Mecz we Wrocławiu jest dobrą okazją do sprawdzenia umiejętności. Oba zespoły nie mają już szans na poprawienie pozycji w tabeli przed fazą play-off. Co więcej, #VolleyWrocław nie zagra o medale. Z kolei siatkarki Budowlanych są już pewne piątego miejsca w tabeli. Zatem to mecz o „pietruszkę”. Trener Maciej Biernat będzie miał okazję do przetestowania nowych założeń taktycznych i ustawień. Zobaczymy, czy się na to zdecyduje.
Zagubiony mental
To, co Budowlani mają do poprawy to na pewno nastawienie drużyny.
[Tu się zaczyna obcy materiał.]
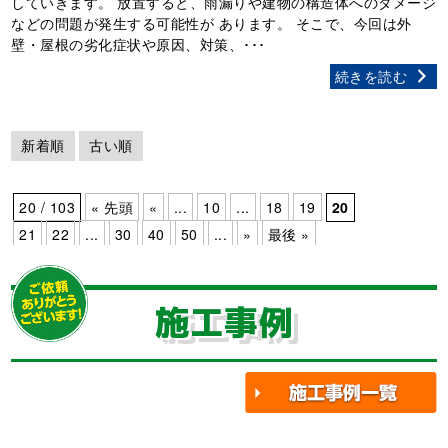
していきます。 放置すると、雨漏りや建物の構造体へのダメージ
などの問題が発生する可能性が あります。 そこで、今回は外
壁・屋根の劣化症状や原因、対策、･･･
続きを読む
新着順
古い順
20 / 103
« 先頭
«
...
10
...
18
19
20
21
22
...
30
40
50
...
»
最後 »
施工事例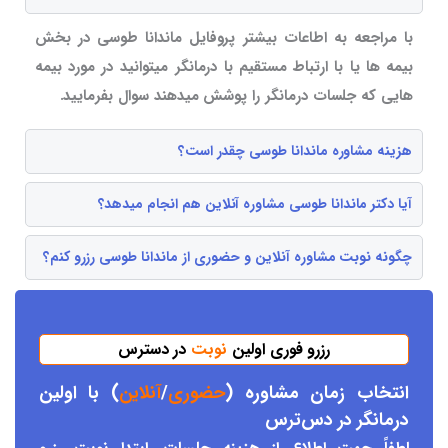
با مراجعه به اطاعات بیشتر پروفایل ماندانا طوسی در بخش
بیمه ها یا با ارتباط مستقیم با درمانگر میتوانید در مورد بیمه
هایی که جلسات درمانگر را پوشش میدهند سوال بفرمایید.
هزینه مشاوره ماندانا طوسی چقدر است؟
آیا دکتر ماندانا طوسی مشاوره آنلاین هم انجام میدهد؟
چگونه نوبت مشاوره آنلاین و حضوری از ماندانا طوسی رزرو کنم؟
رزرو فوری اولین
نوبت
در دسترس
انتخاب زمان مشاوره (
حضوری
/
آنلاین
) با اولین
درمانگر د
ر دس
ترس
Z postawy zespołu nie jest do końca zadowolony szkoleniowiec łodzianek. Dał temu wyraz po ostatnim ligowym spotkaniu z Chemikiem Police. – Rozpoczynając mecz, bez względu na to, czy są jakieś zmiany na boisku czy nie, nie można sobie pozwalać na nastawienie „a może się coś uda”. Trzeba wyjść ze swojej strefy komfortu. Nawet gdy nie jest się w rytmie, grając z liderem tabeli, trzeba próbować rozwiązań, które mogą funkcjonować w play-offach i najważniejszej części sezonu. Nie można poklepywać się i mówić „następna piłka, następna piłka”. To jest niedopuszczalne – mówił po przegranym meczu Maciej Biernat w rozmowie ze Strefą Siatkówki.
Mecz we Wrocławiu zostanie rozegrany w poniedziałek (4 marca). Pierwszy gwizdek o godz. 19:00.